The kingship of Leinster was held from the mid-8th century to 1042 by the Uí Dúnlainge, who bolstered their early gains "by means of political marriage with Sárnat, daughter of Eochu mac Baíth of the Fothairt" (p. 197). A branch of the Forthairt, the Uí Brigti, explicitly claimed a connection with Bridgit (p. 198).

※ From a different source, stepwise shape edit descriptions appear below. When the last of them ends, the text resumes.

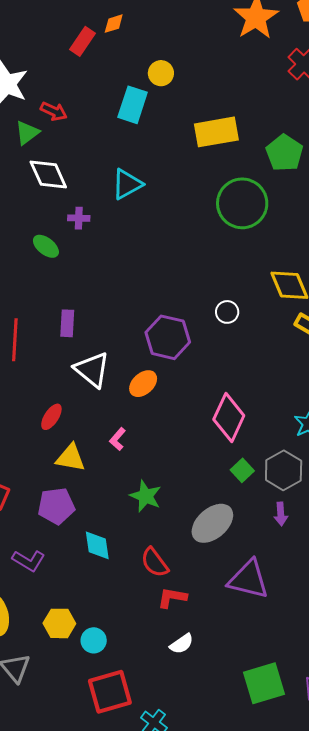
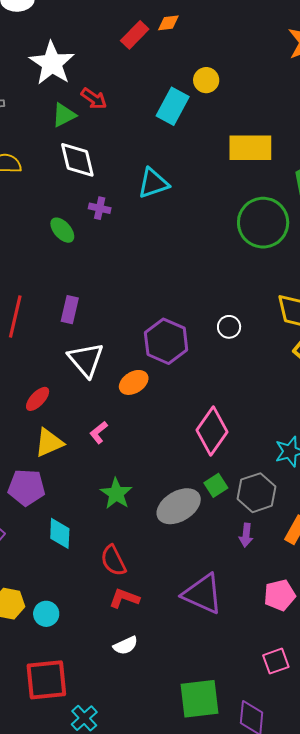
yellow triangle: (71, 458) -> (49, 443), turned -44
gray ellipse: (212, 523) -> (179, 506), moved
cyan circle: (94, 640) -> (46, 614), moved

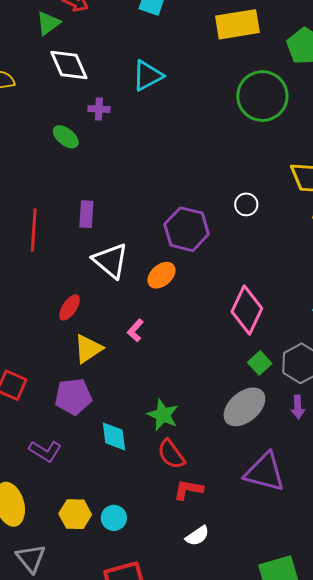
green star: (116, 494) -> (163, 415), moved
gray ellipse: (179, 506) -> (244, 407), moved

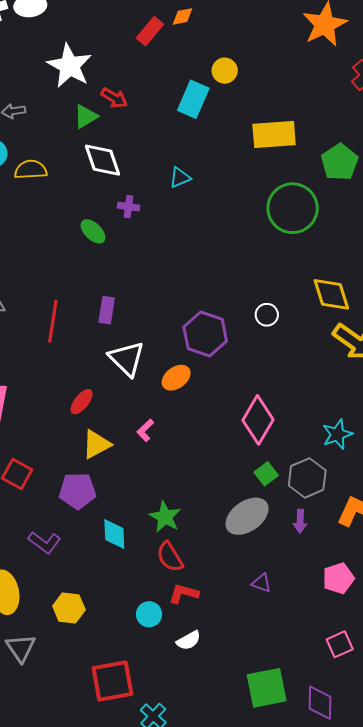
cyan triangle: (148, 76) -> (180, 178), size x0.7
purple triangle: (265, 472) -> (261, 583), size x0.5
cyan circle: (114, 518) -> (149, 614), moved

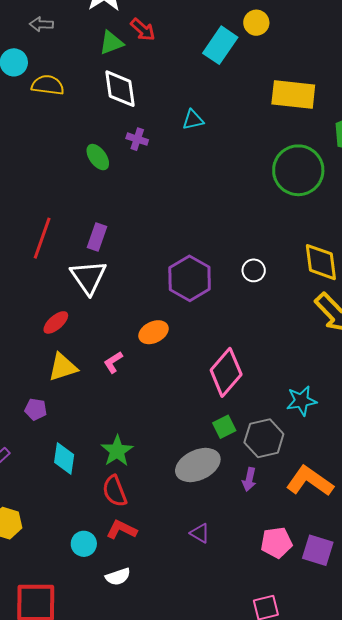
white triangle: (127, 359) -> (88, 277), moved
orange ellipse: (176, 378) -> (154, 332), moved
purple pentagon: (77, 491) -> (36, 409), size x0.6

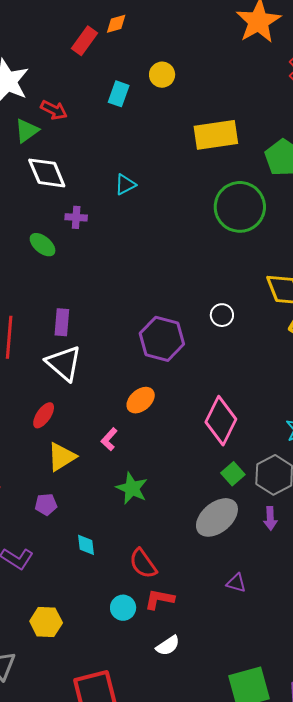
cyan rectangle: (220, 45) -> (119, 94), moved, size x0.7
green star: (117, 451) -> (132, 488), moved
cyan diamond: (64, 459) -> (86, 545), size x0.7
cyan circle: (84, 544) -> (123, 608), moved

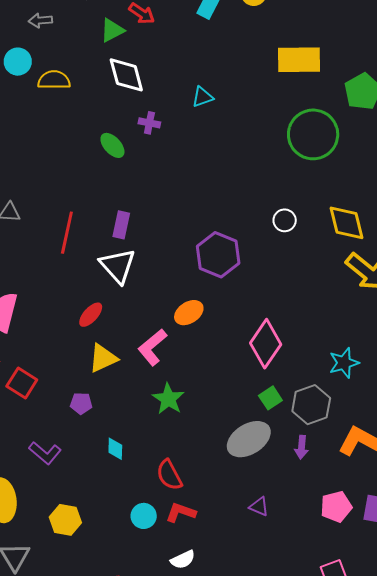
white circle: (222, 315) -> (285, 220), moved
pink L-shape: (109, 439) -> (152, 347), size x1.6

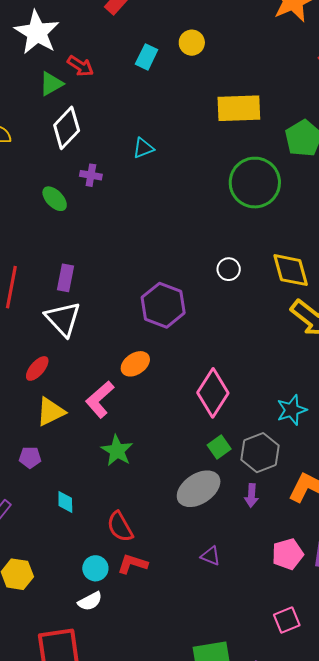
white diamond: (126, 75) -> (67, 128), turned 60
white semicircle: (183, 560) -> (90, 601), moved

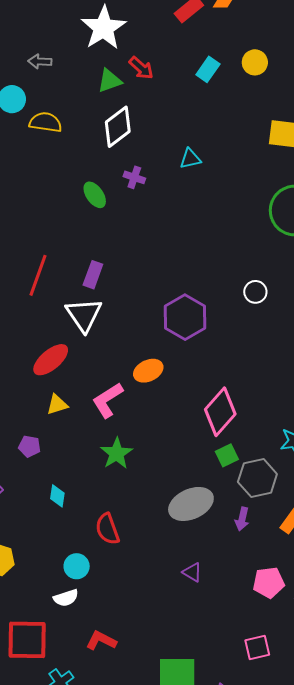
red ellipse: (37, 368) -> (51, 360), size x1.4
yellow triangle: (51, 412) -> (57, 404), size x0.7
green square: (219, 447) -> (227, 455), moved
red L-shape: (132, 564) -> (101, 641), moved

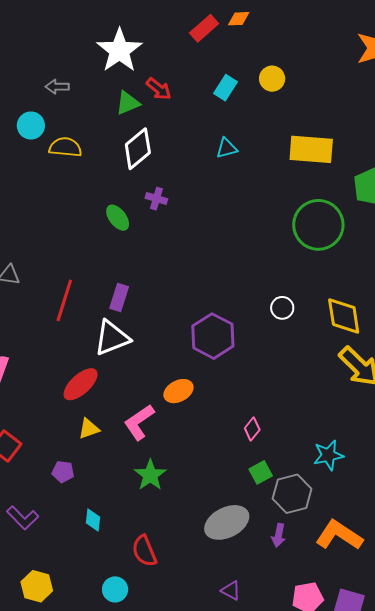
cyan triangle: (190, 159) -> (227, 148), moved
white triangle: (84, 315) -> (112, 338), turned 45
pink diamond: (220, 412) -> (252, 429), size x0.5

In addition, two kings of Forthairt, Fergus mac Móenaig and Dub dá Chrich mac aui Cellaig mec Triein, "as well as 'many others, omitted for the sake of brevity'", were killed at the battle of Ath Senaig (Ballyshannon, near Kilcullen, County Kildare) in 738 as supporters of King Áed of Leinster (p. 200).

Despite their political eclipse, the Fothairt "continued to supply leading clergy to Kildare. To Ui Chúlduib ... belonged the two abbesses, Muirenn (d. 918) and Eithne (d. 1016); to the obscure Forthair Airbrech belonged the earlier abess, Sebdann (d. 732) and another Kildare ecclesiastic (d. 750); while two further abbesses, Coblaith (d. 916) and Muirenn (d. 964), belonged to an ecclesiastical branch of Forthairt Fea. And it is highly probable that many other Kildare clerics, whose origins cannot be established with certainty, belonged to Fotharta." (p. 586, NHI) Indeed, the Uí Ercáin were noted in the 'Tripartite Life' as being blessed by Saint Patrick, who promised them that not only would they never be subjects of an "outside" king, but that "they [would] have their own brithemnas, capacity of judging and being judged, in their own territory. *(p. 873, NHI)

==Annalistic references==
All quotes from the Annals of the Four Masters, unless otherwise stated.

- 284: After Cairbre Liffeachair had been seventeen years in the sovereignty of Ireland, he fell in the battle of Gabhra Aichle, by the hand of Semeon, son of Cearb, one of the Fotharta.
- 663: Cearnach Sotal, son of Diarmaid, son of Aedh Slaine, died, together with the aforesaid persons, of a mortality which arose in Ireland, on the Calends of the August of this year, in Magh Itha, in Fotharta.
- 733: Fearghus, son of Maenach, and Dubhdacrich [mac h-úi Cellaigh, maic Trena], two lords of Fotharta, fell at the battle of Ath Seanaith.
- 749/54: The devastation of Fotharta Fea (Fothairt Fedha) by the men of Osraighe (Ossory).
- 813: Ainbhcheallach, son of Daelghus, lord of Ui Fothaidh Tire, died.
- 845/47: Cathal, son of Cosgrach, lord of Fotharta, was slain by the Ui Neill.
- 849: Flannchadh, son of Aenghus, lord of Ui Fothadh Tire, died.
- 854: Dunlang, son of Dubhduin, lord of Fotharta Tire, died.
- 863: Colman, son of Dunlang, lord of Fotharta Tire, was slain by his own children.
- 897: Fogartach, son of Flann, Abbot of Laithreach Briuin, and lord of Fotharta Airthir Life, died.
- 937: Oillill mic Aengusa, tighearna Ua Fothaidh.
- 966: Ruaidhri, mac Maol Martain, tigherna Fothart, was slain.
- 1017: Muiredhach, mac Muirchertaigh, tigherna Fothart, was slain.
- 1018: Ruaidhri, mac Faoláin, tigherna Fothart, was slain.
- 1022: Domhnall, mac Ceallaigh, flaith Fothart, was slain.
- 1133: Eochaidh Ua Nualláin, tigherna Fothart.
- 1141: Creach-shluaighedh lá Toirrdhealbhach Ua Conchobhair i f-Fothartaibh Airbhreach, & ro oircc dream d'Feraibh Midhe, & d'Fhothartaibh, & regles h-Uí Dhúnáin.